Never content, Delany has been especially ambitious on the expansion front. Penn State joined the league in 1990, a year after Delany came to the Big Ten from the Ohio Valley, where he had shown his visionary side by scheduling 11 p.m. Friday Night basketball games and landing an ESPN contract.
Another Delany hightlight was the creation of the Big Ten Network. Eliminating the middle man? It’s textbook M.B.A. stuff. Sheer genius, as long you don’t fret about the independence of a network covering the people that own it.
The only deal he’s ever really struck out on was bringing Notre Dame in as the Big Ten’s 12th school. And that was mainly because ND’s business plan was never going to mesh with the Big Ten’s even though a get-together made perfect sense for a bunch of non-money reasons.
That said, Delany’s Big Ten moved on well from the Irish setback. Nebraska. Yawn, but a good move for BTN. Maryland and Rutgers. Really? Why? Television.
This is where the college athetics world is going. To head off a players’ union, the schools are insisting athlete-students they are not employees. But concessions are already being made, and college sports will move on just as sure as baseball moved on when it lost the reserve clause.
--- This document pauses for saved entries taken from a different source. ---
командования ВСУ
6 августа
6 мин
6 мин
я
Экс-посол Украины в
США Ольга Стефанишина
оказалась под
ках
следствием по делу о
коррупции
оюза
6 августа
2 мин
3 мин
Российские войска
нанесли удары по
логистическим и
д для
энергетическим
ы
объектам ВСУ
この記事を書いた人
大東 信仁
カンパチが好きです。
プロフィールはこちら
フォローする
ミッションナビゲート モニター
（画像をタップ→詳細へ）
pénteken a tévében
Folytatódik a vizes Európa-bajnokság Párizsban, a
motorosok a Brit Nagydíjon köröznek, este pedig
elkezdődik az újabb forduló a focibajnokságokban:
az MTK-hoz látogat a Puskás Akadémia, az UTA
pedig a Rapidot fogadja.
Stay tuned. Delany’s next move will be adding the 15th and 16th schools to the Big Ten. This will be needed to pay for increased labor costs that will stem from players organizing in one form or another.
Four 16-team leagues. And good luck if you’re not among those 64.
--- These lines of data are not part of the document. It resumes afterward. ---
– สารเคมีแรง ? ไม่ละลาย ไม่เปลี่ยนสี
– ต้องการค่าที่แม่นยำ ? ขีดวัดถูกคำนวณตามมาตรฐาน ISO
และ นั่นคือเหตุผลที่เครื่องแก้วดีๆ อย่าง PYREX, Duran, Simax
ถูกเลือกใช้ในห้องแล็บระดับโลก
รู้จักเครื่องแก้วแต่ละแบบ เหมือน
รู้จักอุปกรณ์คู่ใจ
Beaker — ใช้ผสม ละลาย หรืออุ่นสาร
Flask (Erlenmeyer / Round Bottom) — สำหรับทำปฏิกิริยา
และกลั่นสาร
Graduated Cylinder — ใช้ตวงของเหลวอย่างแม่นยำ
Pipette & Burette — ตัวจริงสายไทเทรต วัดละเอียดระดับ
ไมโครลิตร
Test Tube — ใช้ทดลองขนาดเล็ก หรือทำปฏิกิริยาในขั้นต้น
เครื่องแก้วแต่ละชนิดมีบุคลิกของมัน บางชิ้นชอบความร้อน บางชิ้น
Nobody is better suited to deal with all of this upheaval than Jim Delany.
The problem is, I don’t own stock in the Big Ten. I just have two degrees (B.A., Wisconsin; M.S., Northwestern) from there. And even though I can argue that Delany is the greatest on one hand, I’m already missing the old Big Ten on the other hand.
All these machinations might not be the best thing for old-school Big Ten people. But this is the way of the modern college world.
So if you do pony up for D.C. and you don’t want to watch basketball after your team loses, visit the Smithsonian. Maybe they’ll have a tribute to the Big Ten’s quarter-century of progress.